Amidst the traffic of New York's Times Square--honking horns, shuffling tourists, screeching bus tires, and flashing lights-- there are musical sounds, if you listen closely, while standing over the right subway grate. The sound art of Max Neuhaus's Times Square rises up to greet listening ears.
Dia Art Foundation curator Kelly Kivland explained in an interview with Performance Today, that "amongst the cacophony, he [Neuhaus] wanted you to have a moment of pause, that envelops you-- an unusual audible sound, resembling the after-ring of large bells."
Neuhaus's work begins below the ground with speakers tucked under the surface. They generate the sound audible above. As pedestrians pass by or stand over the subway grate at the intersection of 45th Street and Broadway, they may first perceive the work as a gentle rumble, or vibration, through the soles of their shoes and soon the "after-ring" may become noticeable to the ear.
Before Neuhaus was a sound installation artist, he was a successful percussionist. He studied at the Manhattan School of Music. While there, he met John Cage and Morton Feldman. His ears became increasingly alert and attentive to the sonic potential around him.
He organized Listen sessions: Neuhaus guided small audiences on performative, participatory, walking and listening tours of New York City. The tours paused at sites with unique soundscapes. Some stops showcased industrial sounds and others featured the whisper of wind through trees. Listen walks often concluded with a solo percussion performance by Neuhaus himself.
In 1968 Neuhaus decided to leave percussion performance behind entirely and dive more deeply into the creation of sound art. In 1977, with the help of the New York Transit Authority, Neuhaus installed Times Square. Functionally, the work requires loudspeakers and electronic sound generators tucked into the subway ventilation shaft running under a pedestrian area on Broadway between 45th and 46th Streets.

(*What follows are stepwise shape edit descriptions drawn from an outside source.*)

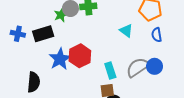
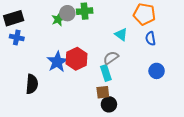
black rectangle: (43, 34) -> (14, 18), moved
blue circle: (155, 66) -> (157, 71), moved
gray semicircle: (138, 67) -> (111, 58), moved, size x0.7

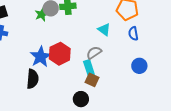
black semicircle: (32, 84) -> (33, 79), moved
brown square: (103, 92) -> (92, 80), moved, turned 32
black circle: (109, 104) -> (81, 99), moved

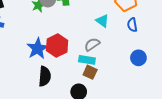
cyan rectangle: (89, 68) -> (87, 60), turned -63
black semicircle: (33, 79) -> (45, 76), moved

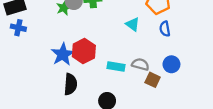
gray semicircle: (92, 44) -> (140, 64), moved, turned 49
brown square: (90, 72) -> (153, 80), moved

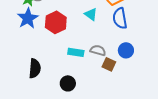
blue semicircle: (165, 29) -> (120, 18), size x1.5
red hexagon: (84, 51) -> (56, 22), moved
blue star: (63, 54) -> (28, 18), moved

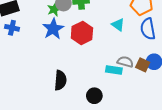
cyan rectangle: (76, 52) -> (114, 70), moved
brown square: (109, 64) -> (143, 65), moved

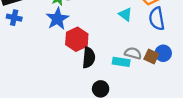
red hexagon: (82, 33) -> (77, 39), moved
black semicircle: (60, 80) -> (89, 58), moved

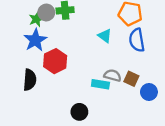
blue circle: (163, 53) -> (149, 92), moved
black semicircle: (89, 58) -> (30, 80), moved

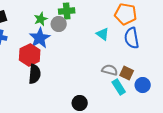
gray circle: (46, 12) -> (59, 24), moved
red hexagon: (55, 61) -> (30, 55), moved
cyan rectangle: (100, 84) -> (119, 87), moved, turned 49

The work has likely reached over 20 million sets of ears. That street corner ushers over 1 million people through on New Year's Eve alone (which is, by comparison, 997,196 more sets of ears than the Isaac Stern Auditorium at Carnegie Hall can welcome for a given performance).
New York City's Times Square may appear to be completely saturated with the sounds and lights of passing celebrations, fleeting advertisements and musical theater shows, but unlike those things that come and go, Neuhaus's sound art work continues.
"Unlike music, which has a beginning, a middle and an end, a sound installation is a continuous sound environment" explains Alan Licht, author of Sound Art Revisited, in an interview with Performance Today.
Times Square did run continuously from 1977 until 1992. It's components then fell into disrepair. Max Neuhaus, along with help from the Dia Art Foundation, restored and reinstalled the work in 2002. Since then, it's been audible 24 hours a day, 7 days a week.
It's audible but not easily findable. Tourists and passersby don't always immediately recognize from where the sounds of Neuhaus's Times Square originate. The physical work is unmarked and underground.
The best advice may be to listen carefully for unexpected sonic collaborations between the city's signature sounds of daily life (traffic, horns, tourists' chatter etc), and the works of fine sound art, at every corner- just in case. The effort could be rewarded with meaningful moments of pause and reflection -- just as Neuhaus hoped to create through his work Times Square.